→ Task goal: Search the records for "validation". Report every line where it occurs.
Segment Start: Supplied material
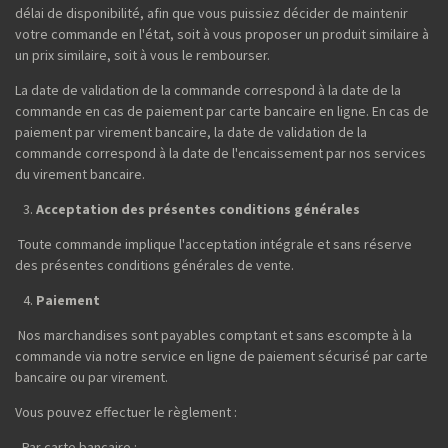
délai de disponibilité, afin que vous puissiez décider de maintenir
votre commande en l'état, soit à vous proposer un produit similaire à
un prix similaire, soit à vous le rembourser.
La date de validation de la commande correspond à la date de la
commande en cas de paiement par carte bancaire en ligne. En cas de
paiement par virement bancaire, la date de validation de la
commande correspond à la date de l'encaissement par nos services
du virement bancaire.
Acceptation des présentes conditions générales
Toute commande implique l'acceptation intégrale et sans réserve
des présentes conditions générales de vente.
Paiement
Nos marchandises sont payables comptant et sans escompte à la
commande via notre service en ligne de paiement sécurisé par carte
bancaire ou par virement.
Vous pouvez effectuer le règlement :
- Par carte bancaire :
Segment End: Supplied material
→ Task output:
La date de validation de la commande correspond à la date de la
paiement par virement bancaire, la date de validation de la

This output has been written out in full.